Hannah et ses soeurs

Hannah et ses soeurs
Titre original:Hannah et ses soeurs
Réalisateur:Woody Allen
Sortie:Cinéma
Durée:105 minutes
Date:21 mai 1986
Note:
Deux ans dans la vie des trois filles d'une famille new yorkaise d'artistes. Hannah est une femme apparemment parfaite, remariée à l'homme d'affaires fortuné Elliot. Holly est une actrice au chômage, au caractère plutôt instable, qui tente d'oublier ses soucis dans la drogue et dans son travail de traîteur. Enfin, Lee avait, elle aussi, des problèmes de dépendance, jusqu'à ce qu'elle rencontre Frederick, un peintre austère et plus âgé qu'elle, qui souhaite parfaire son éducation intellectuelle. Mais lorsque Elliot confesse son amour pour Lee, la relation entre ces trois soeurs très différentes se désintègre.

Critique de Tootpadu

Bien que Woody Allen soit un cinéaste dont l'ensemble de la filmographie a plus d'importance que chaque film pris séparément, il lui arrive de créer des oeuvres aux qualités propres irréfutables. Certes, ça fait bien longtemps que nous attendons un nouveau coup de maître de la part du petit New Yorkais, mais au cours des années 1970 et '80, il lui arrivait plus couramment de toucher réellement au génie. La preuve avec ce conte moral des plus sophistiqués, qui garde cependant les pieds sur terre.
Son plus grand succès commercial se distingue en effet par la sublimation du style d'Allen. Les névroses et autre coups de coeur timides qui animent son univers deviennent ici des aspects presque secondaires d'une histoire familiale aussi fascinante que banale. En poussant la structure chorale de son film encore plus loin que d'habitude, en juxtaposant des personnages à première vue très différents, mais finalement assez semblables, Allen adopte un ton qui est aussi loin du misérabilisme plaintif de ses derniers films que de la loufoquerie burlesque de ses comédies précédentes. Sans aucun doute comiques, ses observations préservent toujours une certaine tristesse et, chose plutôt rare dans la philosophie dépressive d'Allen, une chaleur humaine qui émane de l'aspect familier.

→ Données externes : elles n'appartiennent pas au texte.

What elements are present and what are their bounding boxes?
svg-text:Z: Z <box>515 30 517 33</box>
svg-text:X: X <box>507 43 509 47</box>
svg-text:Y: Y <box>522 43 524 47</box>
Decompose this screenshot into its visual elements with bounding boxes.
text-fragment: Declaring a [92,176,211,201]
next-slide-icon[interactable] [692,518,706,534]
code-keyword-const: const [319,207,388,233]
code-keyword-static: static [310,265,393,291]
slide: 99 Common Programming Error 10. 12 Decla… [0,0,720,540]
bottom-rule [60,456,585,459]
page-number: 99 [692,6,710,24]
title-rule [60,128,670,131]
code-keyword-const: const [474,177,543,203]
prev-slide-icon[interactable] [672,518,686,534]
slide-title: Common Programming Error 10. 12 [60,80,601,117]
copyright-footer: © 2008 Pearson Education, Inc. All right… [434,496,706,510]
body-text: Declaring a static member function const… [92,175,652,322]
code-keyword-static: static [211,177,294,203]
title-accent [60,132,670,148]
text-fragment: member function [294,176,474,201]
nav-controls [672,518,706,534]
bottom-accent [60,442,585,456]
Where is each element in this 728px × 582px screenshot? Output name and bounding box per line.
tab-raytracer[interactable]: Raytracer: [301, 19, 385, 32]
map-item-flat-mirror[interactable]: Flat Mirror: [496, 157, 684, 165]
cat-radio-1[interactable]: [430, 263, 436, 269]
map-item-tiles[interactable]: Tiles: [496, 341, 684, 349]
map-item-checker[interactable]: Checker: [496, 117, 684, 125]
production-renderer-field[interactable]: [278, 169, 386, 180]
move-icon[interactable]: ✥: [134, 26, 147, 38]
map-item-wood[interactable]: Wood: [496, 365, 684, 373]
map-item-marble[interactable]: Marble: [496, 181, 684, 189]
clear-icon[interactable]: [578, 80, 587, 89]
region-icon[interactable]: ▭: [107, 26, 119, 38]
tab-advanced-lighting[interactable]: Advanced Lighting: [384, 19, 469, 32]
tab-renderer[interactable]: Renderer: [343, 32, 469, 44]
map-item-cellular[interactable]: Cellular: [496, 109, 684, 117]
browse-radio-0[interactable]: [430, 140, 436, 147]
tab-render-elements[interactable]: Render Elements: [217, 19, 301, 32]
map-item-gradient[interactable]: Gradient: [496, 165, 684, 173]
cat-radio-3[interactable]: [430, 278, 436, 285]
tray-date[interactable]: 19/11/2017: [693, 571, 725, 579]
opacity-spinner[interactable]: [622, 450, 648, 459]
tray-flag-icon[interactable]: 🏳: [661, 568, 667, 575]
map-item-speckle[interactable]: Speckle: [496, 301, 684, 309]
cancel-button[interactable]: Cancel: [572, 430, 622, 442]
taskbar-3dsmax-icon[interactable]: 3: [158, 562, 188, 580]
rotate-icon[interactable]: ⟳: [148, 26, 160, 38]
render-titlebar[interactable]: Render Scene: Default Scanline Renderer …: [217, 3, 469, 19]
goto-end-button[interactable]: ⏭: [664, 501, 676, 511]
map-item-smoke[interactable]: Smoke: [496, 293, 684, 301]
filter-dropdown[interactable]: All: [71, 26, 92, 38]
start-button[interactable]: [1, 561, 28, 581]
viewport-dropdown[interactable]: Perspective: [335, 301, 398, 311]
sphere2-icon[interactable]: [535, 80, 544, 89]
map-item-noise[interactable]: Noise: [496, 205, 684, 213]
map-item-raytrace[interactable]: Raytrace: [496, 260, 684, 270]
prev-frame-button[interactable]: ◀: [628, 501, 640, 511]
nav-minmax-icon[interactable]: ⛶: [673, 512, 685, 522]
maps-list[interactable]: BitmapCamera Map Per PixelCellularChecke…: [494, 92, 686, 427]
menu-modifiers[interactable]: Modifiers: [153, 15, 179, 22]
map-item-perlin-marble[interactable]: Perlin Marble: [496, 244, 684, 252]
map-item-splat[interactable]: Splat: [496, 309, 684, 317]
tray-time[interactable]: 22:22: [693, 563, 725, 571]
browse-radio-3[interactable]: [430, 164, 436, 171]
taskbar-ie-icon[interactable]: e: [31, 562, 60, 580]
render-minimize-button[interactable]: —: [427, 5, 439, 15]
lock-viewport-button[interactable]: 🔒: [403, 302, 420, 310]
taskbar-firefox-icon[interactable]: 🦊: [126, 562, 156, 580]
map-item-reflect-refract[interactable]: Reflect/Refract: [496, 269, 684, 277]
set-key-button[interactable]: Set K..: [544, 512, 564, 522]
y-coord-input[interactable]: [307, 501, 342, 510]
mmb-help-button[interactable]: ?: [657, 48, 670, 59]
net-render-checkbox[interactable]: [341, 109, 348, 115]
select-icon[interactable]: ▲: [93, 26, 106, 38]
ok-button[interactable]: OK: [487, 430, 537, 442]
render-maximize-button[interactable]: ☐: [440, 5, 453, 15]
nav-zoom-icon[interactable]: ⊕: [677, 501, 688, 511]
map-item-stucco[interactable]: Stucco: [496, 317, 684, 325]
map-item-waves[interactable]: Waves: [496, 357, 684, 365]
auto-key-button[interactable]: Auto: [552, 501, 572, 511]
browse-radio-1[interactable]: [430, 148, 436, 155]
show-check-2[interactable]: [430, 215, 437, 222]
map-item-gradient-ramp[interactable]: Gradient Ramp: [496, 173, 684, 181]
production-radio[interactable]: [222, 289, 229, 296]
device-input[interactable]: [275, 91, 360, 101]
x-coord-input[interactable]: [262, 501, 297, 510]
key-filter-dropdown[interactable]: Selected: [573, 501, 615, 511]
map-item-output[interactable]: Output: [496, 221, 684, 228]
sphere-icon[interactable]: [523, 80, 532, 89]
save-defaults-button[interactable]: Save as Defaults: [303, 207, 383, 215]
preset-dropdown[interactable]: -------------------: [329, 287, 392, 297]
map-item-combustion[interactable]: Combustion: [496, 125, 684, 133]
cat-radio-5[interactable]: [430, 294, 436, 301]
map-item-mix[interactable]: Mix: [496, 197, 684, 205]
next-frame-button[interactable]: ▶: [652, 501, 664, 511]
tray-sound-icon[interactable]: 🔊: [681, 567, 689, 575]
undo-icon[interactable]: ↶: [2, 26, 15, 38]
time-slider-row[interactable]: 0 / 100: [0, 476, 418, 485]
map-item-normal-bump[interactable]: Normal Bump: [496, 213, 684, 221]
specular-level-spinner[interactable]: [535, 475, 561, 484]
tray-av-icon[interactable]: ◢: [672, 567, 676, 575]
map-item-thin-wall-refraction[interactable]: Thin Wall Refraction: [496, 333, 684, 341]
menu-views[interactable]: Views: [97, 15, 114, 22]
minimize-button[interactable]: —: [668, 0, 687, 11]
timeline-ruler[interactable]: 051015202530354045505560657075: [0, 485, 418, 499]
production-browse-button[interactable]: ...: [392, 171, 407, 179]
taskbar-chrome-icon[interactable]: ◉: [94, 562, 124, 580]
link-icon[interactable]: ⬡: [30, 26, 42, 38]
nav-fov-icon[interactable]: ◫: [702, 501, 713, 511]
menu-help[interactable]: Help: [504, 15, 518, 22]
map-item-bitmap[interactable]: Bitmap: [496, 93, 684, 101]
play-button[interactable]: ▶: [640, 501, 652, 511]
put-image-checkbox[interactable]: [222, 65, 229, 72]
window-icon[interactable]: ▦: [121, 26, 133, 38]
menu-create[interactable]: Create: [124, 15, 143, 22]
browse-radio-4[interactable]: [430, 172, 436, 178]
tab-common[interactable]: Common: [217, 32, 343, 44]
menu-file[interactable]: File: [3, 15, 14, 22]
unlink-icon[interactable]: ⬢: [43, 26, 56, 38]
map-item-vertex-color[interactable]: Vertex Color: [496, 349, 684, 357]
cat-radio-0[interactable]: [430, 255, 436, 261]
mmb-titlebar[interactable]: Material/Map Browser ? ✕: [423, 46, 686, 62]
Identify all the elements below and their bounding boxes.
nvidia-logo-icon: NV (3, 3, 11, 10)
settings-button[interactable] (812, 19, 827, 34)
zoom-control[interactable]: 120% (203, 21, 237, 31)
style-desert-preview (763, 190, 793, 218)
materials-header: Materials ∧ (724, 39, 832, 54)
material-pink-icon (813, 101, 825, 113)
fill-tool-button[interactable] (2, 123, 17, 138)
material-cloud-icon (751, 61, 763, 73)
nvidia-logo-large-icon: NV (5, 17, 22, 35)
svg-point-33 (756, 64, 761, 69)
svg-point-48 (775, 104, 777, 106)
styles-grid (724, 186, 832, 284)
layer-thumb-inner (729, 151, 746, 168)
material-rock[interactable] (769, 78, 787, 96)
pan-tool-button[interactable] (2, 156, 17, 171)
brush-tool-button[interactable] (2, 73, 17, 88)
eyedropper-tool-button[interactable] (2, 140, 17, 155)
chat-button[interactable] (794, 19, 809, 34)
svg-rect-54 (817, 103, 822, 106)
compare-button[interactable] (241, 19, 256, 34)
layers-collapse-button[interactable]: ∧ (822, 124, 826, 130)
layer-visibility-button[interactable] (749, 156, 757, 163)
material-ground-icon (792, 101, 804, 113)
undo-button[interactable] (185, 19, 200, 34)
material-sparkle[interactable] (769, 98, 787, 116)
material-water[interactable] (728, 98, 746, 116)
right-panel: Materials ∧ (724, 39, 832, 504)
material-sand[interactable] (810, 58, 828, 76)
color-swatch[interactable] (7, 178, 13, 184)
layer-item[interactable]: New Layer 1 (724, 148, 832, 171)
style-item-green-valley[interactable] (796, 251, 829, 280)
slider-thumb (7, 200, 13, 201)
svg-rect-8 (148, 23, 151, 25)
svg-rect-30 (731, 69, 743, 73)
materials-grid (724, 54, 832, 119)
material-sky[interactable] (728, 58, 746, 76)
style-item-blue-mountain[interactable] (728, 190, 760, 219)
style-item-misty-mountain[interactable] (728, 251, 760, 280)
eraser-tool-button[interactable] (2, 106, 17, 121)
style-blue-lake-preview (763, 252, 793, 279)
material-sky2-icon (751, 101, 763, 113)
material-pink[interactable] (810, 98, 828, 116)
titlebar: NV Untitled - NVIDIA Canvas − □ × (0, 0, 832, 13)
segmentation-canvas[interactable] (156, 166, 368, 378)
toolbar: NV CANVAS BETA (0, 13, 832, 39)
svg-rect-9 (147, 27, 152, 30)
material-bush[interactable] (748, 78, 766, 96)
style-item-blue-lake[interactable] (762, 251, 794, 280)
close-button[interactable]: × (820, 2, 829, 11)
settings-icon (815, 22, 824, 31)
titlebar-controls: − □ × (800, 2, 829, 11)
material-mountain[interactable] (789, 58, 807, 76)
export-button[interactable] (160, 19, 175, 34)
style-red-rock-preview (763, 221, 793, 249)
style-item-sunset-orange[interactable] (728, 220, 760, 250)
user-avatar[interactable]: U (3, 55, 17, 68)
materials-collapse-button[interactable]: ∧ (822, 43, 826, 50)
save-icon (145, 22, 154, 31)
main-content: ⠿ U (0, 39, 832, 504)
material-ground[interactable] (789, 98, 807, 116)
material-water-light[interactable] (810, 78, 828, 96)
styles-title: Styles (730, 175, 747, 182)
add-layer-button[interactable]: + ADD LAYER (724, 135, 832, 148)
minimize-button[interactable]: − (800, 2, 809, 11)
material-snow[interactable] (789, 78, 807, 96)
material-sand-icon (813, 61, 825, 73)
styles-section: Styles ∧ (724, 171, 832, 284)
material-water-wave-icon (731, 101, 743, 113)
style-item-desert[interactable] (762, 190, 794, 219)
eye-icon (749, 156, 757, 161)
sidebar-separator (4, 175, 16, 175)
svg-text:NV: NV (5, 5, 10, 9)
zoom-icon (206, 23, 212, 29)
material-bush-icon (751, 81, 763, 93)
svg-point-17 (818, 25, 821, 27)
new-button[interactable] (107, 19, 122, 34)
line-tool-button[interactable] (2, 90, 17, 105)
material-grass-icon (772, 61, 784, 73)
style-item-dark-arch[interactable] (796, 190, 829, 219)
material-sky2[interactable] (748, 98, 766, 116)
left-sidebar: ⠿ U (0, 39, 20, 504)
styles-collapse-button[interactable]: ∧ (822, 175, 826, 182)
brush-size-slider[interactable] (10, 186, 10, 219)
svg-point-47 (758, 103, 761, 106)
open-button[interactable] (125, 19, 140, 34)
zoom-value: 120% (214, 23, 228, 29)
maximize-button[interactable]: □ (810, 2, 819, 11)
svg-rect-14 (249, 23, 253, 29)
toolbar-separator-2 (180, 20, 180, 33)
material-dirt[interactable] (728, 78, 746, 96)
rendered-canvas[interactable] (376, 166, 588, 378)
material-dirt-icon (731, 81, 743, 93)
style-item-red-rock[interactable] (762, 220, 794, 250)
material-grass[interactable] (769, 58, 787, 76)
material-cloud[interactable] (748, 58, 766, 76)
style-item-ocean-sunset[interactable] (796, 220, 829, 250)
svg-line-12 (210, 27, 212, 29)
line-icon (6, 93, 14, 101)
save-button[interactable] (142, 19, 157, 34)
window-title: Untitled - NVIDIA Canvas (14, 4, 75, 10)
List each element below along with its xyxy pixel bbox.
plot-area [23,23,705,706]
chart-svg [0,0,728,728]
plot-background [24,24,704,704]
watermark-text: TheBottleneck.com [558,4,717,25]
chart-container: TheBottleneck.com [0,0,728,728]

Grâce au rythme des saisons, qui est encore morcelé par les chapitres plus ou moins aléatoires, nous développons une affinité particulière avec ce groupe de personnages en pleine tempête sentimentale.
Toujours un dénicheur infaillible des répliques ingénieuses, Woody Allen se dépasse encore ici, avec une écriture d'une extrême finesse et intelligence. Il multiplie les dispositifs générateurs de blagues subtiles et il réussit, pour une fois, de donner à ses personnages une réelle profondeur, au lieu d'en faire de simples colporteurs de névroses ou, pire encore, de clichés sociaux ou intellectuels. D'ailleurs, l'approche qu'il prend par rapport à la culture est également assez originale et d'une discrétion d'autant plus irrésistible. Les bribes de musique classique, les citations de poésie, et comme d'habitude, la petite pause au cinéma pour revoir un film des frères Marx, sont autant d'occasions admirablement transformées afin de beigner le film dans une noblesse d'esprit et de coeur exceptionnelle.
A côté d'une écriture aussi impressionnante, et en même temps aussi légère et sans contrainte, la mise en scène et l'interprétation deviennent vite de simples exécutants fidèles. Ainsi, l'ensemble prestigieux des acteurs ne détourne jamais l'attention de la richesse de l'histoire et la réalisation, bien plus inspirée que d'habitude, se montre assez habile pour trouver des images adéquates pour traduire la douce perfection des paroles.
En attendant de revoir Annie Hall, dont nos souvenirs sont bien trop vagues, nous considérons ces péripéties de Hannah comme un des films majeurs d'Allen, d'une certaine façon à mi-chemin entre la gravité de Crimes et délits et de l'extravagance loufoque de Coups de feu sur Broadway.